The three names on this cover seal the deal: It’s Loretta Lynn writing about her friendship with Patsy Cline, and Dolly Parton pens the foreword. And beneath it all, Nashville itself grows and blossoms and changes as its own character. Enough said—this one is a tender balm of a read for Southern music lovers.

Pride of Eden, by Taylor Brown

Taylor Brown’s fantastical tale of wild animals, poachers, and protectors spans from the savannas of Africa to Savannah, Georgia. Brown layers primal drama atop surreal sights of the South, as when “a lone pony, feeding from a bed of delicate ferns on the putting green,” catches a whiff of a lion.

Race Against Time: A Reporter Reopens the Unsolved Murder Cases of the Civil Rights Era, by Jerry Mitchell

The Mississippi Center for Investigative Reporting journalist Jerry Mitchell dug into a slew of murder cases gone cold from the civil rights era for this personal history that moves with force. “It is, on one level, the closest memoir can get to a John Grisham thriller,” writes Jonathan Miles in his review in the February/March 2020 issue of Garden & Gun. “On another level, it’s a profound firsthand testament to how, per Faulkner, the past is never dead, but neither is the need for justice.”

Welcome to Buttermilk Kitchen, by Suzanne Vizethann

This is Southern comfort food perfected.

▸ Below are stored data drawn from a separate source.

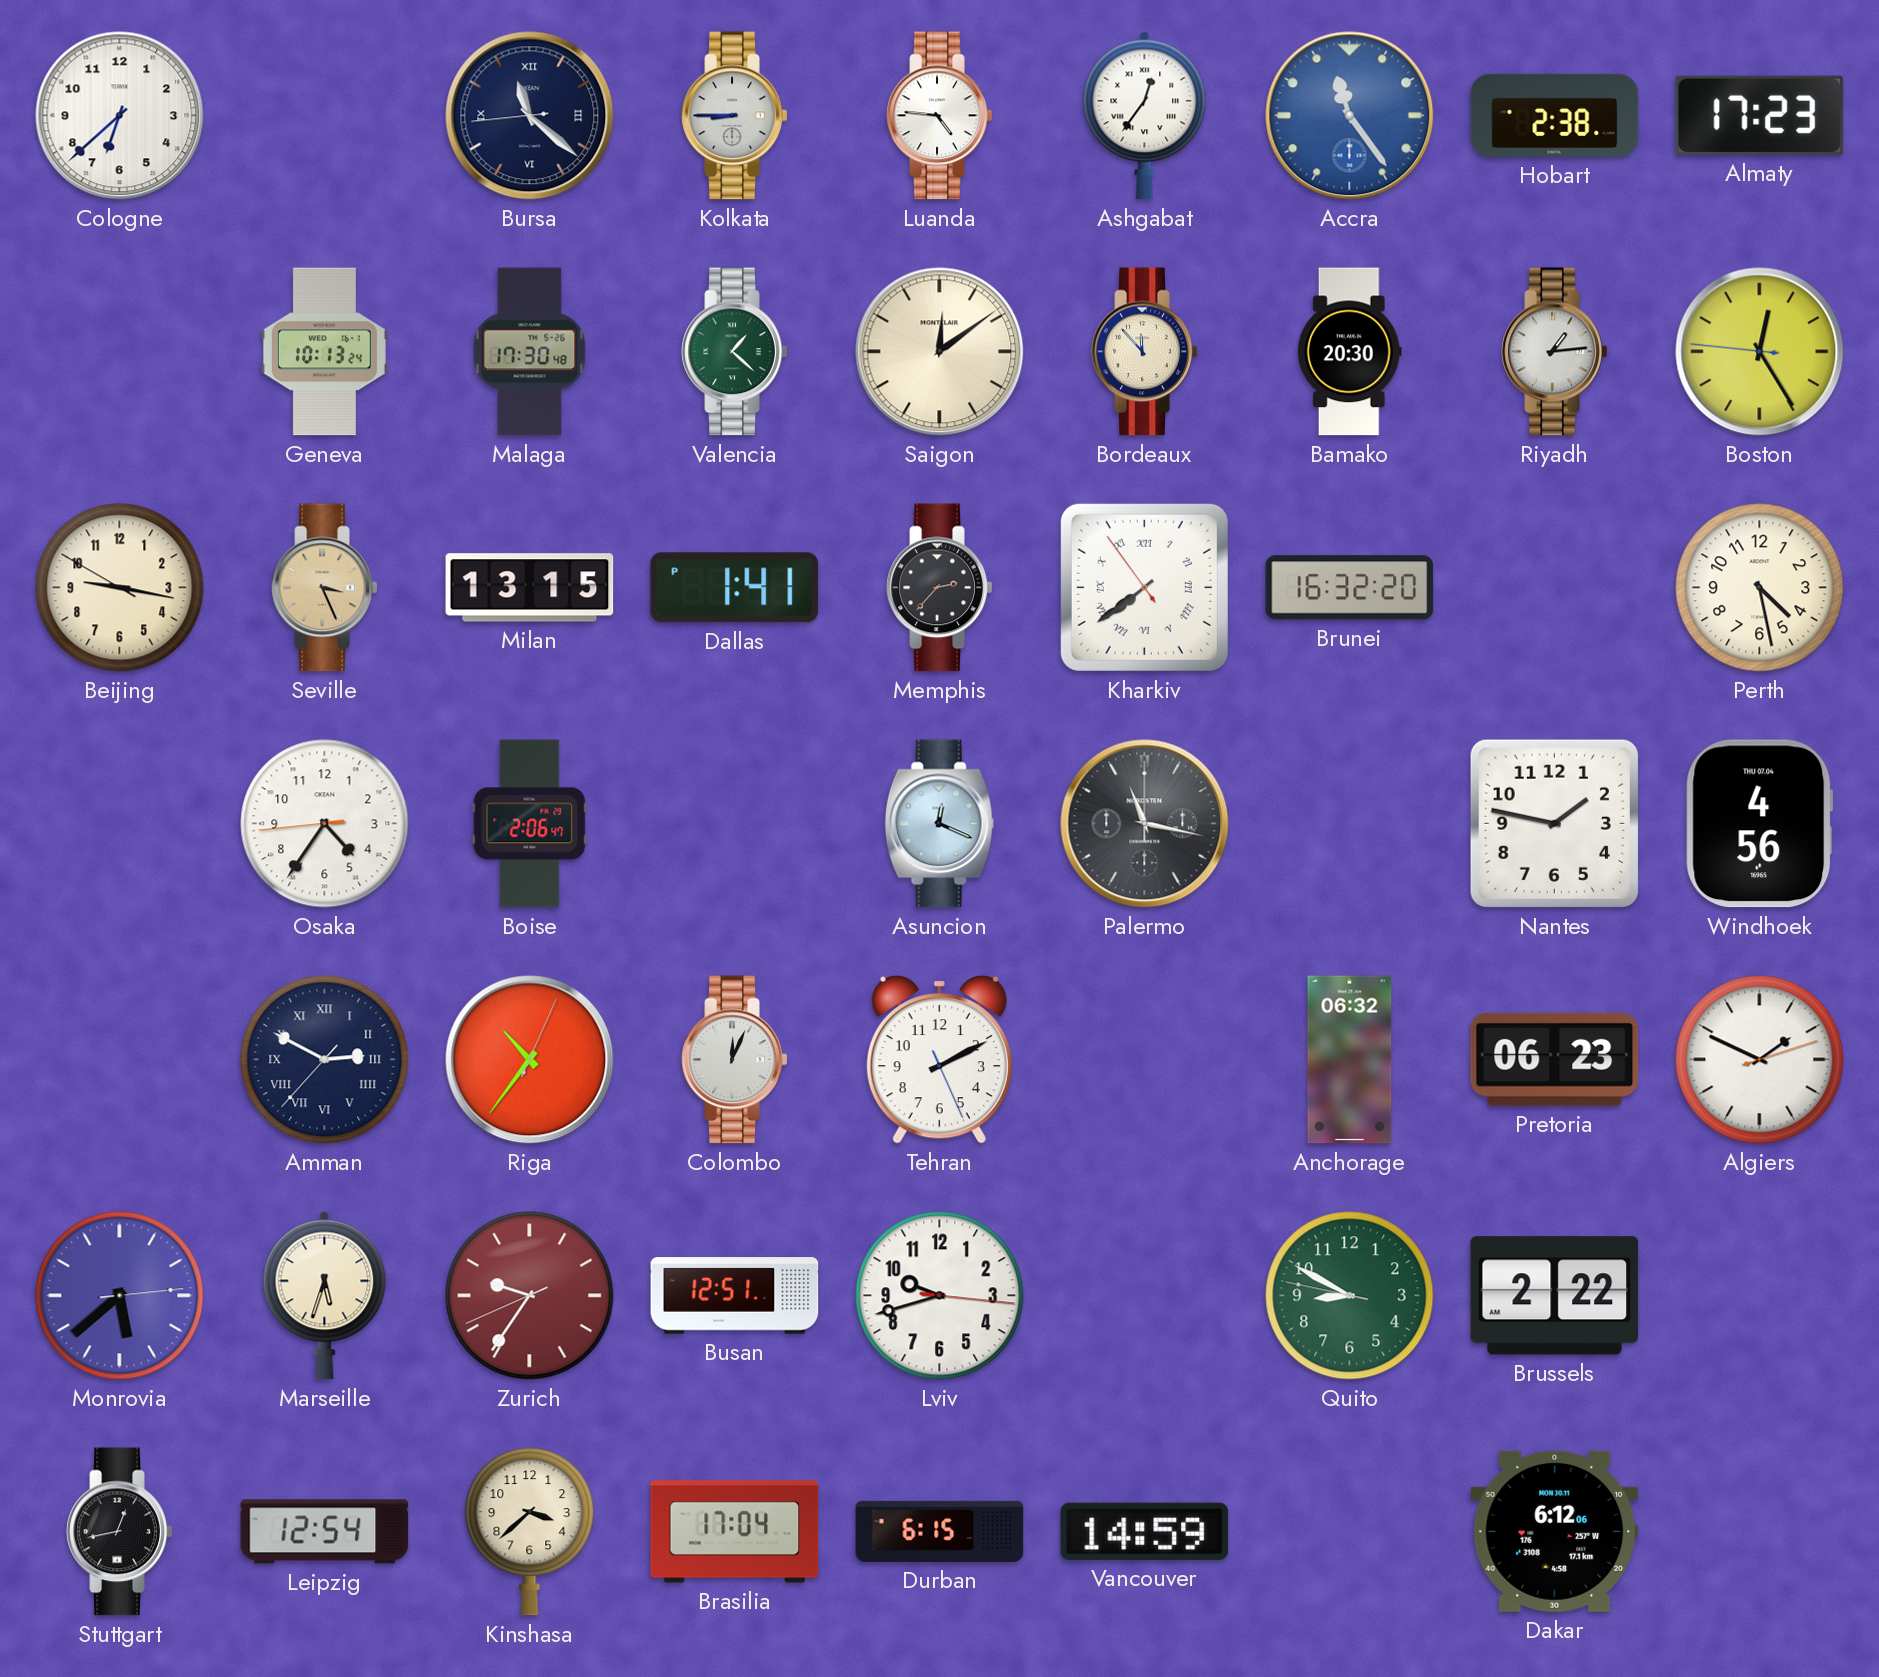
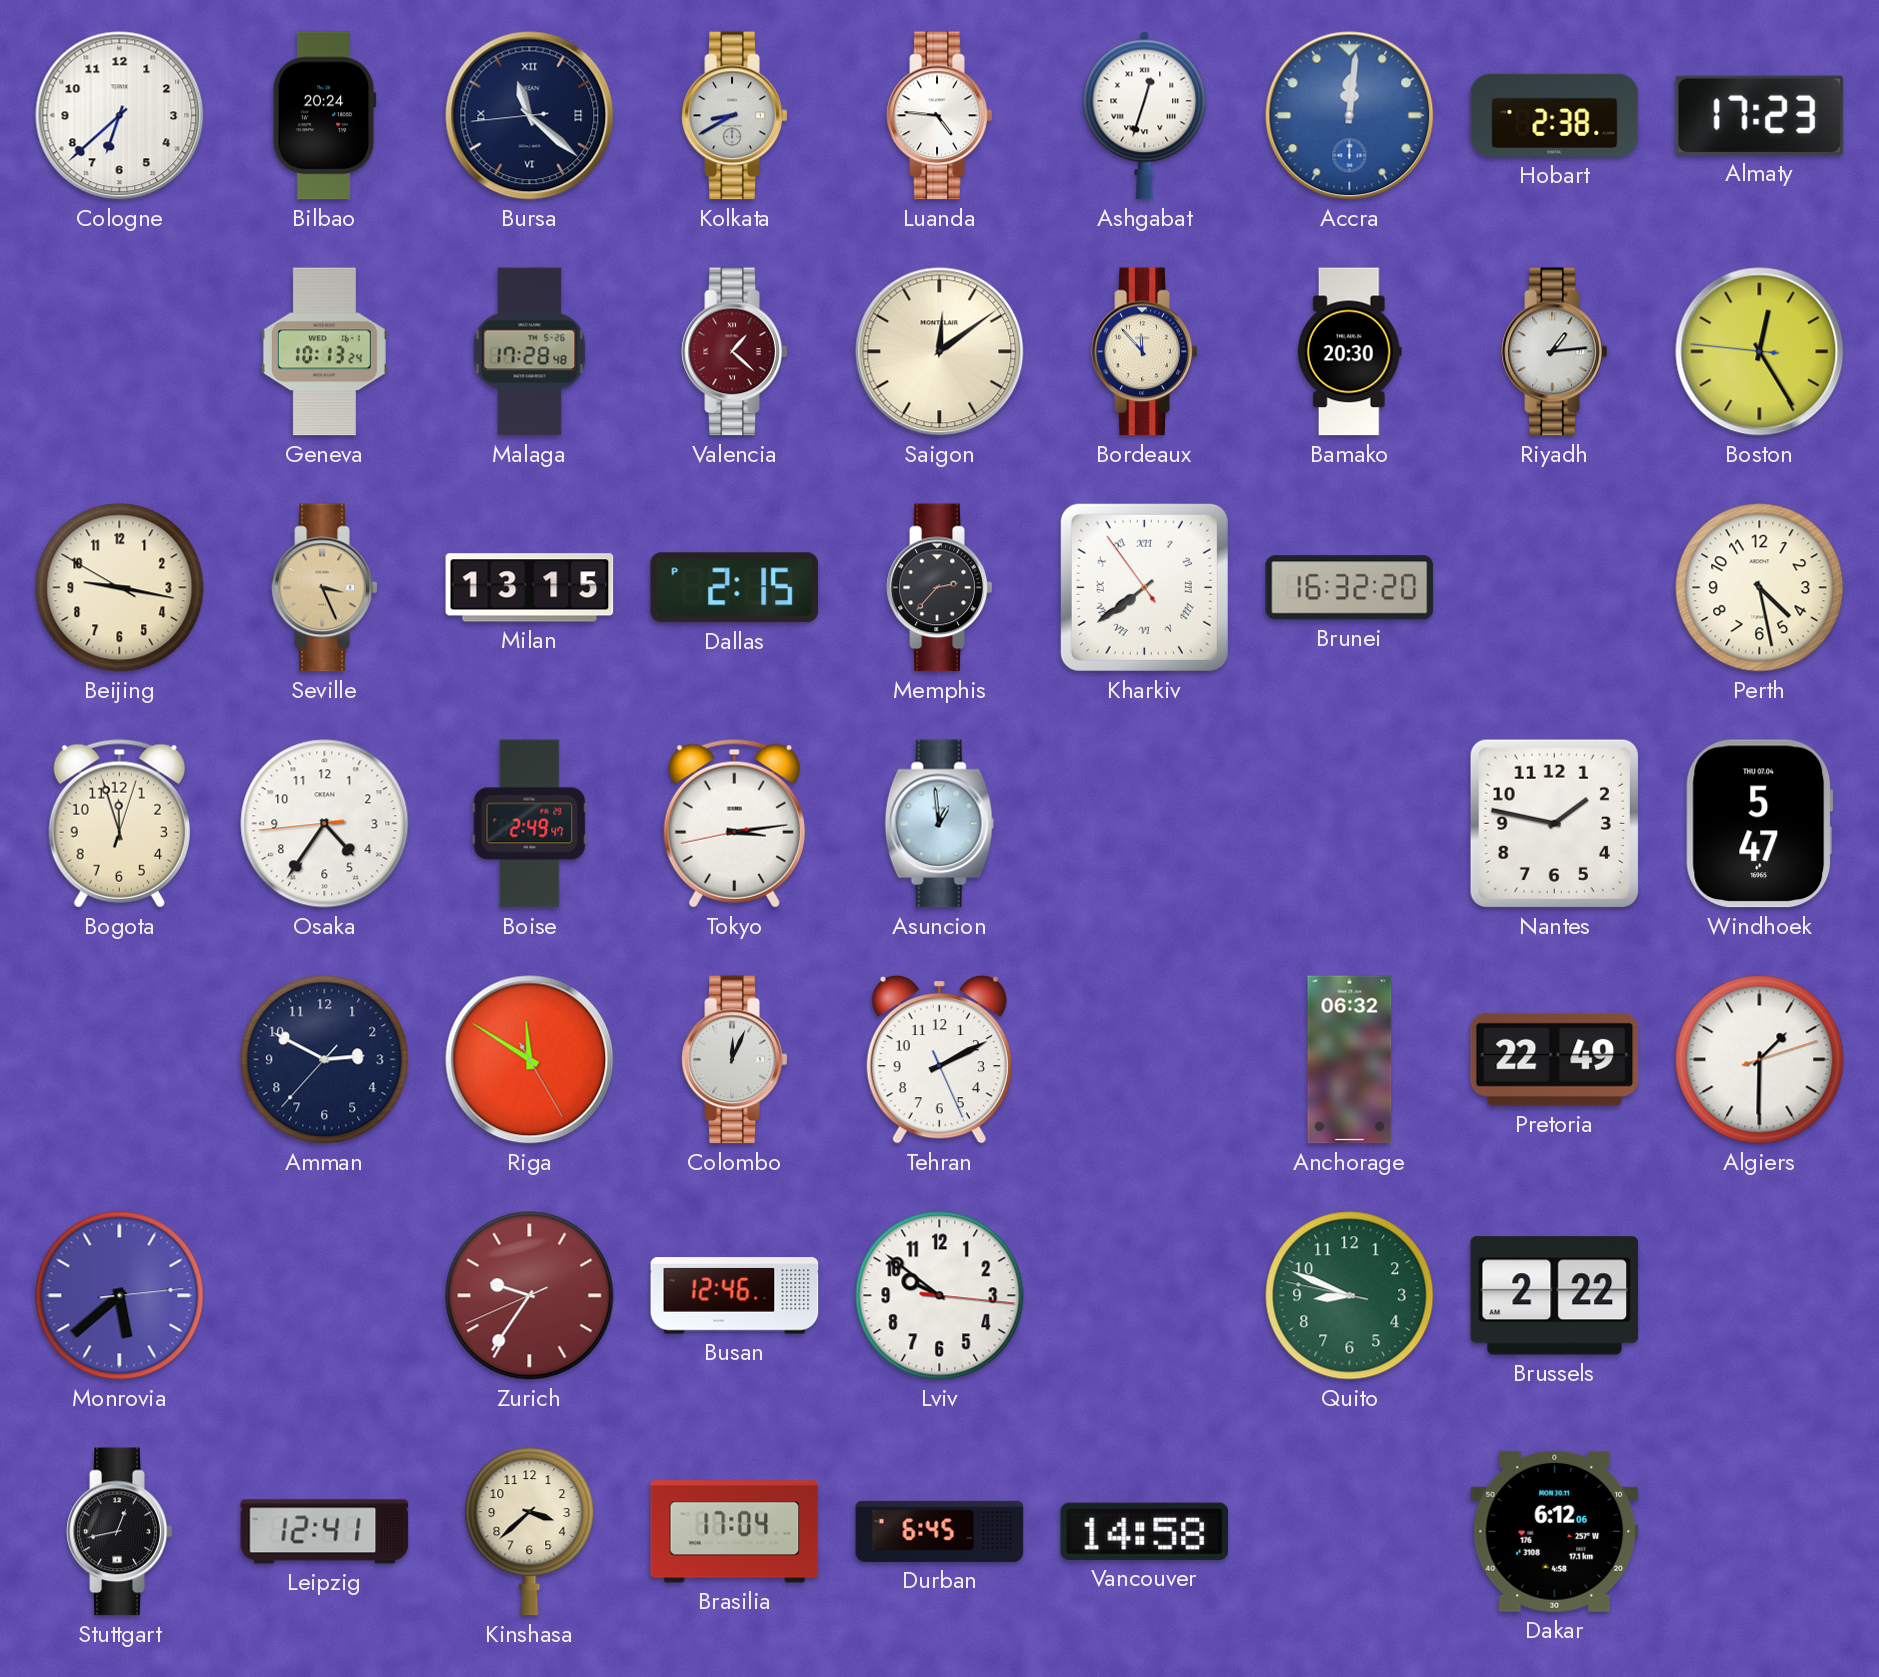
Bilbao: none -> 20:24
Kolkata: 8:45 -> 8:40
Ashgabat: 12:36 -> 12:33
Accra: 11:24 -> 12:01
Malaga: 17:30 -> 17:28
Valencia dial: green -> burgundy
Dallas: 1:41 -> 2:15
Bogota: none -> 11:57
Boise: 2:06 -> 2:49
Tokyo: none -> 3:13
Asuncion: 12:19 -> 12:59
Palermo: 11:17 -> none
Windhoek: 4:56 -> 5:47
Amman numerals: Roman -> Arabic
Riga: 10:36 -> 11:50
Pretoria: 06:23 -> 22:49
Algiers: 1:49 -> 1:30
Marseille: 5:33 -> none
Busan: 12:51 -> 12:46
Lviv: 9:42 -> 9:51
Quito: 8:49 -> 8:48
Leipzig: 12:54 -> 12:41
Durban: 6:15 -> 6:45
Vancouver: 14:59 -> 14:58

Suzanne Vizethann runs Buttermilk Kitchen restaurant in Atlanta, and this generous cookbook divulges her breakfast and brunch favorites (heavy on egg and waffle dishes), as well as new twists on savory classics and, graciously, an entire chapter devoted to leftovers. Read a Q&A with the author here, plus find her recipes for red pepper jelly, blueberry-basil jam, and butter whipped up in a mason jar.

Memorial Drive: A Daughter’s Memoir, by Natasha Trethewey

When the Pulitzer Prize–winning former U.S. poet laureate Natasha Trethewey was a child in Atlanta, the shadowy space under the staircase frightened her. Her mother had an idea: “Instead of trying to brighten it, we would make use of the darkness,” Trethewey writes. The two tucked a lamp into the nook, and crafted cardboard and aluminum foil into stars. As Trethewey revisits her past, she again turns on a light in the darkest of corners, piecing together the memories of her childhood and her mother’s death at the hands of her former stepfather. Her pain still feels primal, but the poet confronts shadows to reveal, as she writes, “the story I tell myself to survive.” It’s a personal, beautiful masterpiece.